### EXERCISE PROMPT
Repeat each record exactly. Any picture gets left out.

### GIVEN RECORDS
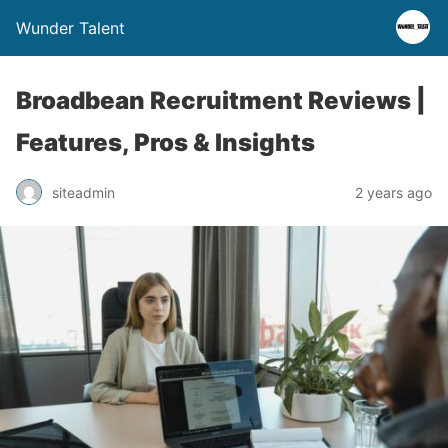
Wunder Talent
Broadbean Recruitment Reviews |
Features, Pros & Insights
siteadmin
2 years ago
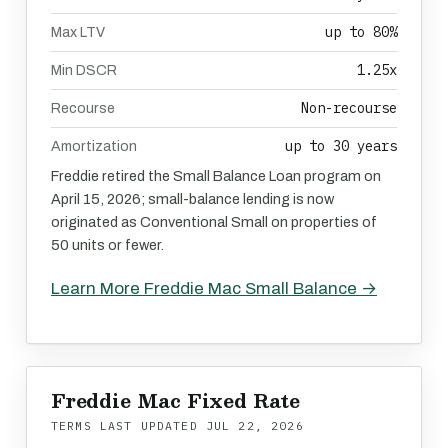
up to 80%
Max LTV
1.25x
Min DSCR
Non-recourse
Recourse
up to 30 years
Amortization
Freddie retired the Small Balance Loan program on
April 15, 2026; small-balance lending is now
originated as Conventional Small on properties of
50 units or fewer.
Learn More Freddie Mac Small Balance →
Freddie Mac Fixed Rate
TERMS LAST UPDATED
JUL 22, 2026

### TASK RESULT
Wunder Talent
Broadbean Recruitment Reviews |
Features, Pros & Insights
siteadmin
2 years ago
up to 80%
Max LTV
1.25x
Min DSCR
Non-recourse
Recourse
up to 30 years
Amortization
Freddie retired the Small Balance Loan program on
April 15, 2026; small-balance lending is now
originated as Conventional Small on properties of
50 units or fewer.
Learn More Freddie Mac Small Balance →
Freddie Mac Fixed Rate
TERMS LAST UPDATED
JUL 22, 2026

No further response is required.